Bekbaal aumentou a careta, o seu rosto contorceu-se com o desagrado que lhe queimou o sangue.

- Estão a fabricar clones aqui? – insistiu o corelliano.

- Um passatempo de reis que remonta aos tempos da Velha República.

O velho encarou Luke. Admitia apenas falar com ele naquelas questões sensíveis. Tinha ajudado os outros a salvar o cavaleiro Jedi, mas apenas para que pudessem ter aquela conversa. Não queria assistência, não admitia interferências. Considerava os amigos do Jedi inferiores, néscios, insignificantes. Dissera-lhe isso como aviso prévio àquele encontro, o melindre era óbvio, mas Luke ignorou-o. Queria que prosseguissem as confissões e as revelações. E já tinha afirmado que os amigos iriam ouvir tudo o que se destinava aos seus ouvidos somente.

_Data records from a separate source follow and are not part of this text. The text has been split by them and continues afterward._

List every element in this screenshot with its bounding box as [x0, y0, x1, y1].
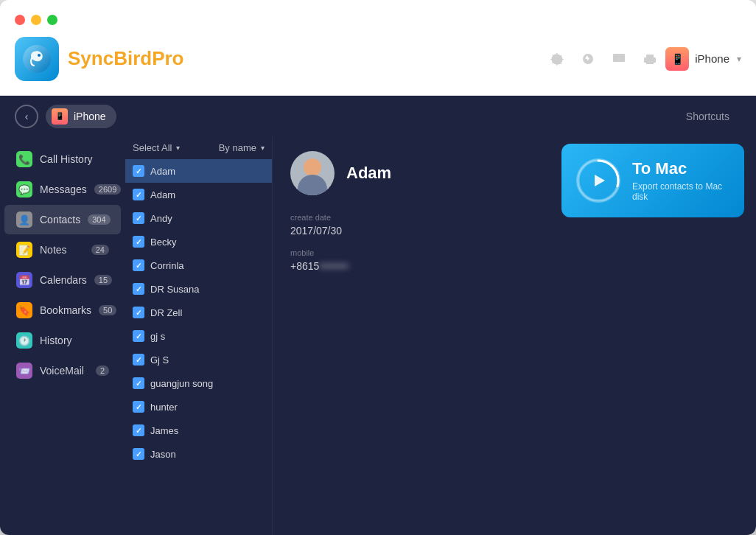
contact-checkbox[interactable] — [133, 448, 144, 460]
contact-checkbox[interactable] — [133, 189, 144, 200]
titlebar: SyncBirdPro 📱 iPhone ▾ — [0, 0, 756, 96]
monitor-icon[interactable] — [611, 51, 627, 67]
contact-row[interactable]: Becky — [125, 230, 272, 253]
contact-row[interactable]: guangjun song — [125, 371, 272, 395]
sort-button[interactable]: By name ▾ — [219, 142, 265, 153]
svg-point-1 — [38, 54, 41, 57]
sidebar-item-notes[interactable]: 📝 Notes 24 — [4, 235, 121, 265]
sidebar-item-messages[interactable]: 💬 Messages 2609 — [4, 175, 121, 204]
contact-checkbox[interactable] — [133, 354, 144, 366]
contact-checkbox[interactable] — [133, 165, 144, 177]
contact-header: Adam — [290, 151, 532, 195]
contact-row[interactable]: hunter — [125, 395, 272, 419]
maximize-button[interactable] — [47, 15, 57, 25]
sidebar-item-bookmarks[interactable]: 🔖 Bookmarks 50 — [4, 296, 121, 325]
contact-row[interactable]: Jason — [125, 442, 272, 466]
call-history-icon: 📞 — [16, 151, 32, 167]
select-all-button[interactable]: Select All ▾ — [133, 142, 180, 153]
contact-row[interactable]: DR Zell — [125, 301, 272, 324]
device-chevron-icon: ▾ — [737, 54, 741, 64]
history-label: History — [40, 335, 72, 346]
detail-pane: Adam Create Date 2017/07/30 mobile +8615… — [273, 136, 550, 535]
close-button[interactable] — [15, 15, 25, 25]
contact-checkbox[interactable] — [133, 330, 144, 342]
export-to-mac-card[interactable]: To Mac Export contacts to Mac disk — [561, 144, 744, 217]
app-logo-icon — [15, 37, 59, 81]
contacts-badge: 304 — [88, 214, 110, 225]
contact-checkbox[interactable] — [133, 307, 144, 318]
content-area: 📞 Call History 💬 Messages 2609 👤 Contact… — [0, 136, 756, 535]
contact-name-text: Corrinla — [150, 260, 184, 271]
contact-checkbox[interactable] — [133, 283, 144, 295]
mobile-label: mobile — [290, 248, 532, 257]
bookmarks-label: Bookmarks — [40, 304, 91, 316]
messages-badge: 2609 — [94, 184, 121, 195]
shortcuts-pane: To Mac Export contacts to Mac disk — [550, 136, 756, 535]
back-button[interactable]: ‹ — [15, 105, 38, 128]
messages-icon: 💬 — [16, 181, 32, 197]
contact-name-text: Gj S — [150, 354, 169, 366]
logo-area: SyncBirdPro — [15, 37, 184, 81]
app-name-suffix: Pro — [152, 47, 183, 69]
contact-name-text: Andy — [150, 213, 172, 224]
mobile-field: mobile +8615•••••••• — [290, 248, 532, 272]
create-date-value: 2017/07/30 — [290, 225, 532, 237]
contact-list: Adam Adam Andy Becky Corrinla DR Susana … — [125, 159, 272, 535]
contact-row[interactable]: Gj S — [125, 348, 272, 371]
voicemail-badge: 2 — [96, 366, 109, 376]
contact-row[interactable]: DR Susana — [125, 277, 272, 301]
bookmarks-icon: 🔖 — [16, 302, 32, 318]
contact-checkbox[interactable] — [133, 424, 144, 436]
sidebar: 📞 Call History 💬 Messages 2609 👤 Contact… — [0, 136, 125, 535]
contact-checkbox[interactable] — [133, 236, 144, 248]
export-info: To Mac Export contacts to Mac disk — [632, 159, 729, 202]
contact-name-text: James — [150, 425, 178, 436]
contact-checkbox[interactable] — [133, 212, 144, 224]
refresh-icon[interactable] — [580, 51, 596, 67]
sidebar-item-call-history[interactable]: 📞 Call History — [4, 144, 121, 174]
traffic-lights — [15, 15, 57, 25]
notes-badge: 24 — [91, 245, 109, 255]
contact-row[interactable]: James — [125, 419, 272, 442]
contact-row[interactable]: Andy — [125, 206, 272, 230]
contact-name-text: DR Zell — [150, 307, 182, 318]
call-history-label: Call History — [40, 153, 93, 165]
export-subtitle: Export contacts to Mac disk — [632, 181, 729, 202]
contact-checkbox[interactable] — [133, 401, 144, 413]
sidebar-item-calendars[interactable]: 📅 Calendars 15 — [4, 265, 121, 295]
contact-checkbox[interactable] — [133, 377, 144, 389]
contact-row[interactable]: Corrinla — [125, 253, 272, 277]
calendars-badge: 15 — [94, 275, 112, 285]
contact-name: Adam — [346, 164, 391, 183]
contact-name-text: guangjun song — [150, 378, 213, 389]
notes-label: Notes — [40, 244, 67, 256]
sidebar-item-voicemail[interactable]: 📨 VoiceMail 2 — [4, 356, 121, 385]
device-icon: 📱 — [665, 47, 689, 71]
mobile-value: +8615•••••••• — [290, 260, 532, 272]
sidebar-item-history[interactable]: 🕐 History — [4, 326, 121, 355]
contact-name-text: gj s — [150, 331, 165, 342]
contact-checkbox[interactable] — [133, 259, 144, 271]
main-toolbar: ‹ 📱 iPhone Shortcuts — [0, 96, 756, 136]
list-toolbar: Select All ▾ By name ▾ — [125, 136, 272, 159]
contact-name-text: Adam — [150, 166, 175, 177]
shortcuts-section-label: Shortcuts — [686, 111, 729, 122]
contact-name-text: Adam — [150, 189, 175, 200]
contact-row[interactable]: gj s — [125, 324, 272, 348]
contacts-icon: 👤 — [16, 211, 32, 228]
printer-icon[interactable] — [642, 51, 658, 67]
minimize-button[interactable] — [31, 15, 41, 25]
settings-icon[interactable] — [549, 51, 565, 67]
export-title: To Mac — [632, 159, 729, 178]
contact-row[interactable]: Adam — [125, 183, 272, 206]
contact-row[interactable]: Adam — [125, 159, 272, 183]
main-content: ‹ 📱 iPhone Shortcuts 📞 Call History 💬 Me… — [0, 96, 756, 535]
notes-icon: 📝 — [16, 242, 32, 258]
device-pill-icon: 📱 — [52, 108, 68, 125]
select-all-label: Select All — [133, 142, 172, 153]
contact-avatar — [290, 151, 335, 195]
device-pill[interactable]: 📱 iPhone — [46, 105, 116, 128]
device-badge[interactable]: 📱 iPhone ▾ — [665, 47, 741, 71]
contacts-label: Contacts — [40, 214, 80, 225]
sidebar-item-contacts[interactable]: 👤 Contacts 304 — [4, 205, 121, 234]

- Continua – incentivou, fez um gesto de mão.

O velho empertigou-se. Engoliu saliva, a glote moveu-se lentamente.

- Os maiores mestres de clonagem são originários de Kamino, um planeta aquático do Labirinto de Maze, uma galáxia anã que se situa a sul desta galáxia. É difícil lá chegar e por isso o planeta manteve-se invisível e desconhecido. Os kaminoanos usaram o seu isolamento para se dedicarem a práticas experimentais com a genética. Desenvolveram técnicas de clonagem requintadas e com elevadas taxas de sucesso. Foi em Kamino que se criou o exército usado na Guerra dos Clones, o episódio tristemente célebre que conduziu à queda da decadente Velha República.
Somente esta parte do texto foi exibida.